A recently launched clinical trial by Ultragenyx Pharmaceutical may offer light at the end of what is now a very dark tunnel. The Ultragenyx trial is a double-blind study of 46 participants, testing the potential of sialic acid on muscle activity. Though the study, conducted in coordination with experts in Japan and Israel, is still in the second stage of a three-phase trial, an interim analysis after 24 weeks showed some improvement in muscle strength, particularly in the upper extremities. No changes were noted in the lower extremities.

“The reality of it is that these things are developments,” explained John Ditton, vice president at Ultragenyx. “What we’re trying to do with HIBM is say ‘Let’s put one foot forward here.’”

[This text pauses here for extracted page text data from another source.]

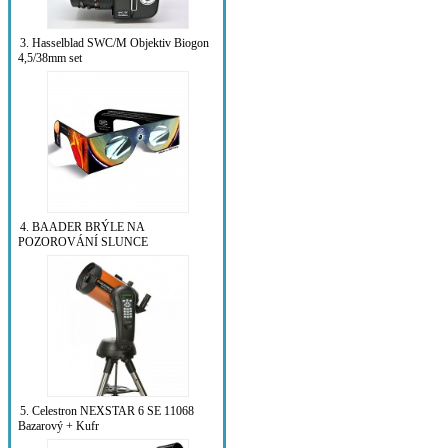
3. Hasselblad SWC/M Objektiv Biogon
4,5/38mm set
4. BAADER BRÝLE NA
POZOROVÁNÍ SLUNCE
5. Celestron NEXSTAR 6 SE 11068
Bazarový + Kufr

Still, the best bet for eradicating the disease remains genetic counseling and prenatal screening, which allow carriers and affected people options and awareness.

Several large medical institutions — one in Israel, one in Los Angeles and one in New York — offer prenatal testing for HIBM and certain other so-called Sephardic or Mizrachi Jewish genetic diseases. Prior to 2010, any tests for HIBM had to be sent to Hadassah Hospital in Israel, where Dr. Zohar Argov first identified the condition. Later, together with Dr. Stella Mitrani-Rosenbaum, Argov also identified the specific gene mutation that caused the condition.

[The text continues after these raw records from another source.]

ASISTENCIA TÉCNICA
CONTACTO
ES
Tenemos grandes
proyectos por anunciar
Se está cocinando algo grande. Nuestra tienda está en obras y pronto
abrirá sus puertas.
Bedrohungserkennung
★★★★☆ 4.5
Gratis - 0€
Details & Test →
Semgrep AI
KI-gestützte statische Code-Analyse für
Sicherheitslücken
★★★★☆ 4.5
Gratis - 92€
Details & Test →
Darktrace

Argov discovered the disease by chance in 1979, when as a young doctor he saw a patient who supposedly had muscular dystrophy. He found the man in a wheelchair, with his granddaughter sitting on his extended legs — an unlikely position for someone with that condition. Intrigued, Argov started hunting for similar cases. “The more I looked, the more I found. I noted that more and more of these people have this unique phenomenon and they’re all Persian Jews.”

In 1994 he joined forces with Mitrani-Rosenbaum, and in 2001 her lab discovered the gene mutations causing the condition. Then, Argov noted something peculiar: Researchers in other countries had documented similar cases, without connecting the dots. “It turned out that it’s not unique to Persian Jews,” he said. “It exists worldwide with other mutations.”

In 2006, Jennifer’s mother founded the Neuromuscular Disease Foundation to raise awareness of HIBM and fund research. In 2012, the foundation gave $200,000, raised through its annual gala, to Argov and Mitrani-Rosenbaum’s lab.

Yet comprehensive screening for the disease has been slow in coming. In 2009, Cedars-Sinai Hospital in Los Angeles launched a pilot program to test people for four recessive diseases that are found at elevated frequencies among Jews from Iran.